[Collected data]
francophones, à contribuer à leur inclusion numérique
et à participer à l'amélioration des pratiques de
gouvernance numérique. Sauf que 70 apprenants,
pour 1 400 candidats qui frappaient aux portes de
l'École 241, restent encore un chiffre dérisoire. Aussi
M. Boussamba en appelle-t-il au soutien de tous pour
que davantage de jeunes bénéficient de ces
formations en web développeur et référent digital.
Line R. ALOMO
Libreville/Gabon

## EXERCISE AIM
Having read the records above, print them out again exactly.

## ANSWER
francophones, à contribuer à leur inclusion numérique
et à participer à l'amélioration des pratiques de
gouvernance numérique. Sauf que 70 apprenants,
pour 1 400 candidats qui frappaient aux portes de
l'École 241, restent encore un chiffre dérisoire. Aussi
M. Boussamba en appelle-t-il au soutien de tous pour
que davantage de jeunes bénéficient de ces
formations en web développeur et référent digital.
Line R. ALOMO
Libreville/Gabon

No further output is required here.